The period after a game is released can be a stressful time for the video game employees due to nervousness about how the game will do with the public. However, whether or not the game does well, they will still have a sense of achievement for finishing the game, while at the same time wish they could make it just a little bit better.

“We get the product at the end of three years and you have something that you look at and say I’m proud of that, or I’m disappointed that this didn’t get done, it’s a whole package,” Smith said.

Not all game industry professionals came out of high school knowing that that’s what they wanted to do. They come from many different backgrounds including graphic design, movie animation, and character acting, but the thing that they all have in common is their appreciation for art.

“I am more or less on the artsy side, and I’ve always wanted to do character acting.

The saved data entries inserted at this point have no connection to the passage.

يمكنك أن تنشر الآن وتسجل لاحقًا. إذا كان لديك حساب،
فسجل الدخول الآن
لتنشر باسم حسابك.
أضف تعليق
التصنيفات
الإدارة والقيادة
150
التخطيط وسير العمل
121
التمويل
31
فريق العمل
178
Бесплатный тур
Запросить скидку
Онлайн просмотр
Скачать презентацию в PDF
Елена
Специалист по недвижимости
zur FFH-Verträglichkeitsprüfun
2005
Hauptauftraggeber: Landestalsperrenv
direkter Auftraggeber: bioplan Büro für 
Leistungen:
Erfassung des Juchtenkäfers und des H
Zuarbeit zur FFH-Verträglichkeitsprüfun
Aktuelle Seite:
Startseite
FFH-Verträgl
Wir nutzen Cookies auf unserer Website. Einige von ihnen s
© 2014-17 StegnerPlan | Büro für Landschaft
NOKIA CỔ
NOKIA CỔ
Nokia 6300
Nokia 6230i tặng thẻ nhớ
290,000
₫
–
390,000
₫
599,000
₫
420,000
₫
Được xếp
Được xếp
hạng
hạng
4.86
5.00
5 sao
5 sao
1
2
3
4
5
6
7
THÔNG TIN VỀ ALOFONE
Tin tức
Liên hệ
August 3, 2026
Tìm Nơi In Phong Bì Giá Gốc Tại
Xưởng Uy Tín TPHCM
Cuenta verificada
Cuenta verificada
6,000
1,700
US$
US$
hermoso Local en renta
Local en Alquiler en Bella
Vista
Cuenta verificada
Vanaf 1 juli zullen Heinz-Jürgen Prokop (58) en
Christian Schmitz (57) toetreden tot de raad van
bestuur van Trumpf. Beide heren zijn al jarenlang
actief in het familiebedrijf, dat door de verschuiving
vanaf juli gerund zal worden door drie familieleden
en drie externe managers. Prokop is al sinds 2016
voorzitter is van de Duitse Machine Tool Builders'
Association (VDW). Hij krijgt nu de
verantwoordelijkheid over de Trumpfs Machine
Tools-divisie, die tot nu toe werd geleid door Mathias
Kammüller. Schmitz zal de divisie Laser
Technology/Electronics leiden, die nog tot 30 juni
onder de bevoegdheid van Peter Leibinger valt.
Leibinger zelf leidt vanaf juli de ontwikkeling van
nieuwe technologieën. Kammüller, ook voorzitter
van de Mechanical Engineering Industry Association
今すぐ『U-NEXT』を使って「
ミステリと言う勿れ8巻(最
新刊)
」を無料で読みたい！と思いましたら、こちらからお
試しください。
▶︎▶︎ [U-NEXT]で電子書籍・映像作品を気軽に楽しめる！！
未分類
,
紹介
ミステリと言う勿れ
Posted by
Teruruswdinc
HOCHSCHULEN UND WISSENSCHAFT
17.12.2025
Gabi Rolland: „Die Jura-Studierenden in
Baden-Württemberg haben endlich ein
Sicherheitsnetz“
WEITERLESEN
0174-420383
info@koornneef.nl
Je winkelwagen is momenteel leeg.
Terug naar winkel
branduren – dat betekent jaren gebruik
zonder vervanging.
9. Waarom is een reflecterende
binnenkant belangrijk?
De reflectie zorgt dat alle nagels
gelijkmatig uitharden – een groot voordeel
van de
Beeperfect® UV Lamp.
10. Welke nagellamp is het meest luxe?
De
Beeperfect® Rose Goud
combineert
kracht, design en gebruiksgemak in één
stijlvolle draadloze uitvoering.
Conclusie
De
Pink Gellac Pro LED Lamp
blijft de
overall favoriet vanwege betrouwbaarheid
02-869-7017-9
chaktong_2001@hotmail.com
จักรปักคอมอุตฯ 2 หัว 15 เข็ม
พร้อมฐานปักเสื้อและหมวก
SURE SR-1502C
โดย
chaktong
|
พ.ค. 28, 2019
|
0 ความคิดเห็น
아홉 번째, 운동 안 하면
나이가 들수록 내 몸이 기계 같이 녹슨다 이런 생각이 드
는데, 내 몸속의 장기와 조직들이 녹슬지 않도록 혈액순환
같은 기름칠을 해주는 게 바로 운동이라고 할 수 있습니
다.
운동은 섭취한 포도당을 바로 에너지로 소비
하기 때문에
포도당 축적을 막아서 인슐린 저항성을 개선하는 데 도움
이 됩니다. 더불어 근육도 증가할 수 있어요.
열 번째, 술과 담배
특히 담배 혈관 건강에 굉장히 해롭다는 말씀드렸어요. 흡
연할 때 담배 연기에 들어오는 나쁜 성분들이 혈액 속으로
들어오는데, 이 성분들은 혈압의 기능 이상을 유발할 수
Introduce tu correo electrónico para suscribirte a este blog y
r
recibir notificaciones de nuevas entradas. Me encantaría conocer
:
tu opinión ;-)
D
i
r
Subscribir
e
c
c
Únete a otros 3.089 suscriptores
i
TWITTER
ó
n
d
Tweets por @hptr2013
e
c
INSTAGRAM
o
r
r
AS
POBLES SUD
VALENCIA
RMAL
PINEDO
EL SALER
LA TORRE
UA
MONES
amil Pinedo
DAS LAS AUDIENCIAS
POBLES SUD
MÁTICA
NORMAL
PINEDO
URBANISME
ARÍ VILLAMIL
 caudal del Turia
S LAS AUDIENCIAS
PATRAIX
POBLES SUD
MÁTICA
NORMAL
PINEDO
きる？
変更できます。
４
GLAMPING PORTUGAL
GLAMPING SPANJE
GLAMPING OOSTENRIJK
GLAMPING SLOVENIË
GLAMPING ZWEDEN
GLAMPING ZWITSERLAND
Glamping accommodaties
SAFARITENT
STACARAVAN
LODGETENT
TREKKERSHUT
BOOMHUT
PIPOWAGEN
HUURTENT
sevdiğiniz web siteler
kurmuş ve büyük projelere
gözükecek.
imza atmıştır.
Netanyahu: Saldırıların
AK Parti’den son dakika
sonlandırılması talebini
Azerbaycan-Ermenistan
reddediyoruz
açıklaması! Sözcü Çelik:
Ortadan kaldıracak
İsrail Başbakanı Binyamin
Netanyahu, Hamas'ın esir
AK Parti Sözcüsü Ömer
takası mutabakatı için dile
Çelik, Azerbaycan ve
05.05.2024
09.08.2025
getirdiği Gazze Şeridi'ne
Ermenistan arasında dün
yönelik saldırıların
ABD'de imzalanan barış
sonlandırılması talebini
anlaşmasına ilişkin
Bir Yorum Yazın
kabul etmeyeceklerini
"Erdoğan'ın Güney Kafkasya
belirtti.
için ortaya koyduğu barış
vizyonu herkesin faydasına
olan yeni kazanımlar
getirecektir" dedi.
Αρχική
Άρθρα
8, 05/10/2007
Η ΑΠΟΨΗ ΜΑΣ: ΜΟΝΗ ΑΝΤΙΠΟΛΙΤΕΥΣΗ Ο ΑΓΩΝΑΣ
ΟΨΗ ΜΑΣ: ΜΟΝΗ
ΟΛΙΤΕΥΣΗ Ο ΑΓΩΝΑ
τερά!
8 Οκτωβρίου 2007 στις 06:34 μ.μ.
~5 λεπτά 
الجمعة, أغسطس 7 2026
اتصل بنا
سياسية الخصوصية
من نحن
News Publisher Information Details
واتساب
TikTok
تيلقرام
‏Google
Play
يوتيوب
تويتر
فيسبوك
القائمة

I’ve always wanted to do character animation that involves emotion,” Davis said.            

Lots of people in the video game industry feel similarly in that they were drawn in wanting to make something that will impact someone by either giving them an escape, or just something fun they can do with their friends.

“I went to graphic design school and got my degree and realized I didn’t want to be a graphic designer because you have to do all these horrible commercials,” Chen said.       

They all felt like they had something that set them apart from the other kids and something to add to the industry that would impact other people more than if they were in another occupation.

“I wanted to create. I felt like I had something that other kids didn’t have when I was growing up,” Smith said. 

*All names used in this article have been changed to protect the employees’ jobs.